RECORDS PROVIDED Start Marker

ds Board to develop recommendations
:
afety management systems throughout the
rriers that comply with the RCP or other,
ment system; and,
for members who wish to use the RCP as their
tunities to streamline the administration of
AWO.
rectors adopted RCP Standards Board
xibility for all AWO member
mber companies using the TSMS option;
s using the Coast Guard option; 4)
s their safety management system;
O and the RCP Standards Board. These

RECORDS PROVIDED End Marker
RECORDS PROVIDED Start Marker

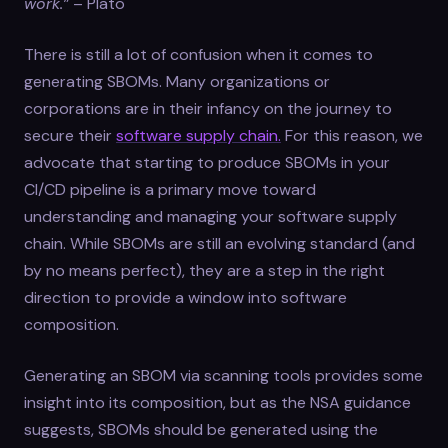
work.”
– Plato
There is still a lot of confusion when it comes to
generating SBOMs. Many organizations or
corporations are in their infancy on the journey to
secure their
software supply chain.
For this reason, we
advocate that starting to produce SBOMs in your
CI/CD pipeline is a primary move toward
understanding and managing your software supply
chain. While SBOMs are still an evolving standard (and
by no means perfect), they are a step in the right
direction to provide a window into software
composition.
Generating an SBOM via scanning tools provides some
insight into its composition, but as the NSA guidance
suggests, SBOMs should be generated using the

RECORDS PROVIDED End Marker
RECORDS PROVIDED Start Marker

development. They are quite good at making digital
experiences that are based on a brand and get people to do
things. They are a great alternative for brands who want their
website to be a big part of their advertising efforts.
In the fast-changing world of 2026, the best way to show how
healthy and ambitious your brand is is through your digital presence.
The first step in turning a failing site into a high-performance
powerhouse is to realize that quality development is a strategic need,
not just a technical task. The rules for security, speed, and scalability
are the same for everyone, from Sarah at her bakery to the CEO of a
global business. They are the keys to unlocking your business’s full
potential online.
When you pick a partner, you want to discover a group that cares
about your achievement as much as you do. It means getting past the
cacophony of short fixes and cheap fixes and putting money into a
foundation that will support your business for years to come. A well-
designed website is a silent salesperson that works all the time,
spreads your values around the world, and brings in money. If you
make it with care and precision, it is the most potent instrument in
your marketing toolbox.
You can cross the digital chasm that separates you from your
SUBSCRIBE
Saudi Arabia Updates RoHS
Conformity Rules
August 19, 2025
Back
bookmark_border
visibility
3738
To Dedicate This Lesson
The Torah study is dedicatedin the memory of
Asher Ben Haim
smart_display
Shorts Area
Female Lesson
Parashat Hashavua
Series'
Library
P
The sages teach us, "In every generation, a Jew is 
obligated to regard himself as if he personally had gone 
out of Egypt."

RECORDS PROVIDED End Marker

● **WORK TASK**: Could you set down, exactly as written, the lines above between the one holding "mber companies using the TSMS option;" and the one holding "O and the RCP Standards Board. These", inclusive, and nothing more?

● **WRITTEN SOLUTION**:
mber companies using the TSMS option;
s using the Coast Guard option; 4)
s their safety management system;
O and the RCP Standards Board. These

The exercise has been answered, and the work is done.